Brüssel – Die EU hat genug von Russlands Gas: Eine Mehrheit der Länder hat sich für ein Ende russischer Gaslieferungen bis Ende 2027 ausgesprochen. Die EU-Energieministerinnen und -minister stimmten am Montag in Luxemburg für ein Gesetz, das einen schrittweisen Ausstieg vorsieht. Die Slowakei und Ungarn, die noch große Mengen Gas aus Russland beziehen, wurden überstimmt.

EU will Lieferverbot von Putins Gas einleiten – Mehrheit stimmt dafür

Russisches Pipeline-Gas und Flüssiggas (LNG) machten nach Kommissionsangaben im vergangenen Jahr rund 19 Prozent der Gasimporte der 27 EU-Staaten aus.
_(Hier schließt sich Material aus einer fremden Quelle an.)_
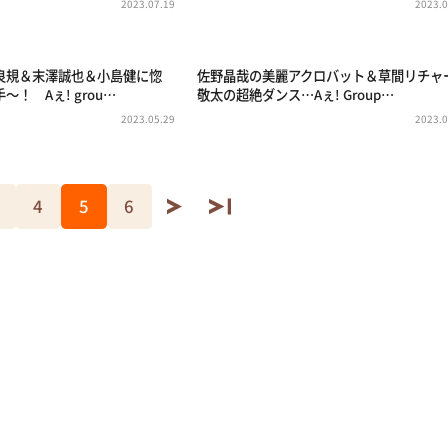
2023.07.19
2023.0
良規＆末澤誠也＆小島健に惚
佐野晶哉の美麗アクロバット＆草間リチャ
！ Aぇ! grou…
敬太の超絶ダンス…Aぇ! Group…
2023.05.29
2023.0
4
5
6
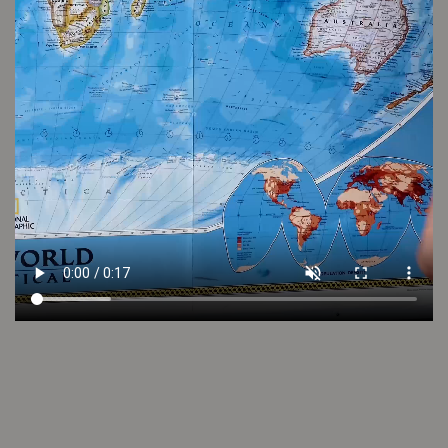
VER VIDEO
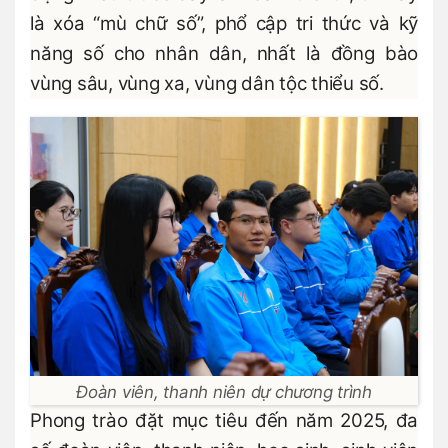
là xóa “mù chữ số”, phổ cập tri thức và kỹ
năng số cho nhân dân, nhất là đồng bào
vùng sâu, vùng xa, vùng dân tộc thiểu số.
Đoàn viên, thanh niên dự chương trình
Phong trào đặt mục tiêu đến năm 2025, đa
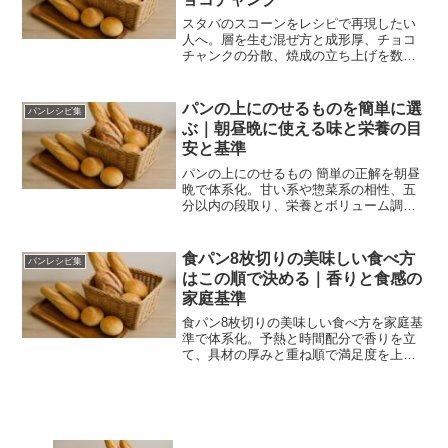
スタバのスコーンをレシピで再現したい
人へ。層を生む混ぜ方と成形厚、チョコ
チャンクの分散、焼成の立ち上げを数値
化し、材料の可動域と手順で家庭オーブ
ンでも近づく道筋を示します。
パンの上にのせるものを簡単に選
パンレシピ集
ぶ｜朝昼晩に使える味と栄養の目
安と基準
パンの上にのせるもの 簡単の正解を朝昼
晩で体系化。甘い系や惣菜系の相性、五
分以内の段取り、栄養とボリューム調
整、よくある失敗の回避まで具体化しま
す。手元の材料で迷わずおいしく仕上げ
る基準が身につきます。
食パン8枚切りの美味しい食べ方
パンレシピ集
はこの順で決める｜香りと食感の
家庭基準
食パン8枚切りの美味しい食べ方を家庭基
準で体系化。予熱と時間配分で香りを立
て、具材の厚みと重ね順で満足度を上
げ、保存や温め直しのコツまで網羅。朝
食や軽食に合うアレンジも紹介し、毎回
ブレない美味しさへ導きます。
Rund ein Drittel davon bezogen europäische Abnehmer demnach aus kurzfristigen Verträgen, die einfacher kündbar sind. Diese Lieferungen sollen dem Gesetzentwurf zufolge spätestens zum 17. Juni kommenden Jahres enden.

Ausgenommen sind bis Ende 2027 an langfristige Verträge gekoppelte Lieferungen über Pipelines an Länder, die keinen Zugang zu Wasser und Häfen haben. Für diese Staaten ist es schwieriger, russisches Pipeline-Gas durch per Schiff geliefertes LNG zu ersetzen. Insbesondere Ungarn und die Slowakei könnten damit in den kommenden zwei Jahren weiter große Mengen Gas aus Russland importieren.

Das Gesetz sieht eine Notfallklausel vor. Sollte „plötzlich“ die „Energieversorgung eines oder mehrerer Mitgliedstaaten ernsthaft gefährdet“ sein, kann die EU-Kommission das Importverbot kurzfristig aussetzen.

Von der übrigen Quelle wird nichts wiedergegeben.